Efforts being made to restore FPSO – Petroleum Commission
The Petroleum Commission, the upstream petroleum regulator, says efforts are being made to ensure that the FPSO Kwame Nkrumah resumes operations in the Jubilee fields safely and as soon as possible.
The Petroleum Commission said in a statement issued on Monday April 25, and copied to ghanabusinessnews.com that it is monitoring a root cause analysis led by Tullow in order to prescribe a long term solution for the FPSO.
Authorities announced on March 20, that the FPSO Kwame Nkrumah was shutting down for a planned two-week routine maintenance, which deadline has since been postponed and extended a number of times due to damage of the vessel’s turret bearing.

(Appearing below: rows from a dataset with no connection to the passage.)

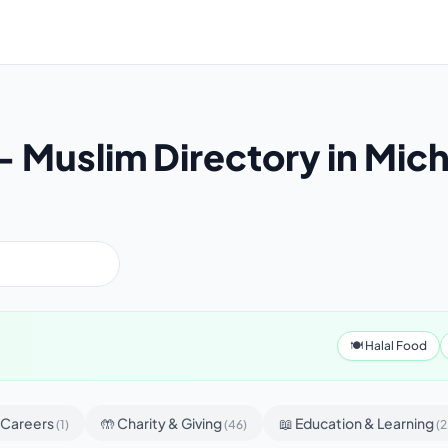
 Muslim Directory in Mic
🍽 Halal Food
& Careers
🤲 Charity & Giving
📖 Education & Learning
(1)
(46)
(2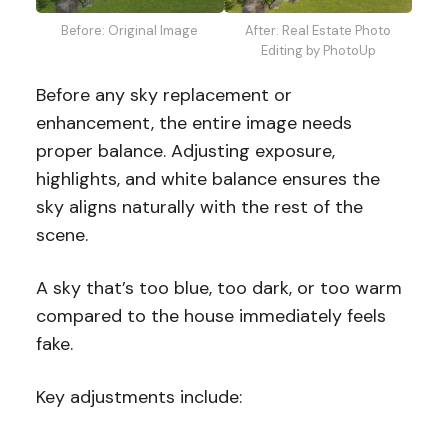
Before: Original Image
After: Real Estate Photo
Editing by PhotoUp
Before any sky replacement or
enhancement, the entire image needs
proper balance. Adjusting exposure,
highlights, and white balance ensures the
sky aligns naturally with the rest of the
scene.
A sky that’s too blue, too dark, or too warm
compared to the house immediately feels
fake.
Key adjustments include: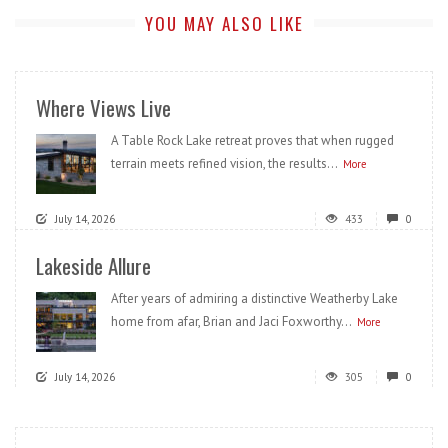
YOU MAY ALSO LIKE
Where Views Live
A Table Rock Lake retreat proves that when rugged
terrain meets refined vision, the results...
More
July 14, 2026
433
0
Lakeside Allure
After years of admiring a distinctive Weatherby Lake
home from afar, Brian and Jaci Foxworthy...
More
July 14, 2026
305
0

After inspecting the vessel, the Petroleum Minister, Mr Emmanuel Armah-Kofi Buah, conceded the damage on the turret bearing was serious.

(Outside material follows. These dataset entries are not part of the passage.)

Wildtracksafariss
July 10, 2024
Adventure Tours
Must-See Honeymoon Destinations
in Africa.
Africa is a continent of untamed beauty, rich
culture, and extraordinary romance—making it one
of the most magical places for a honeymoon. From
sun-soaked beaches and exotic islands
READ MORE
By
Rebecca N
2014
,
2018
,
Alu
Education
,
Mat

The external turret which accommodates subsea mooring lines, risers and other piping, helps the vessel to keep balance and to rotate about the turret. The damaged turret bearing means the vessel cannot keep its balance and be used for storage. Currently, the vessel is said to be on ‘heading control’ with two tug boats holding it.
Sources in the oil and gas sector have told to ghanabusinessnews.com that the announced “routine maintenance” which has since affected oil and gas production and power generation in the country, was not routine but rather due to the damage on the turret.

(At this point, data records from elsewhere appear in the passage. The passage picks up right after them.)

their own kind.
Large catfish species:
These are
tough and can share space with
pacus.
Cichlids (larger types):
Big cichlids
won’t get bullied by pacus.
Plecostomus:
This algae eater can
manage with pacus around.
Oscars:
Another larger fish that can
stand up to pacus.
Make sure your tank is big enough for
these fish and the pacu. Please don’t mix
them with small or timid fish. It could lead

Some have also suggested that the seriously damaged turret bearing may require that the FPSO Kwame Nkrumah go into a dry dock for repairs, the nearest options being Spain or Dubai in the United Arab Emirates. This would require several weeks.
The chairman of the civil society platform on oil and gas Dr Steve Manteaw believes Ghanaians are not being told the full truth on the FPSO’s situation, possibly because some of the Jubilee partners who are publicly listed companies, could be adversely affected on the stock markets.
He expressed to journalists at a training workshop by the Institute of Financial and Economic Journalists (IFEJ), that Ghanaians need to be told the truth since the FPSO’s challenges have implications for revenue, the national budget and the availability of liquefied petroleum gas (LPG).
As an interim remedial measure for the challenges on the FPSO Kwame Nkrumah, a dynamic position tanker with capacity of 250,000 barrels is shuttling between the production site and another storage tanker with capacity of one million barrels.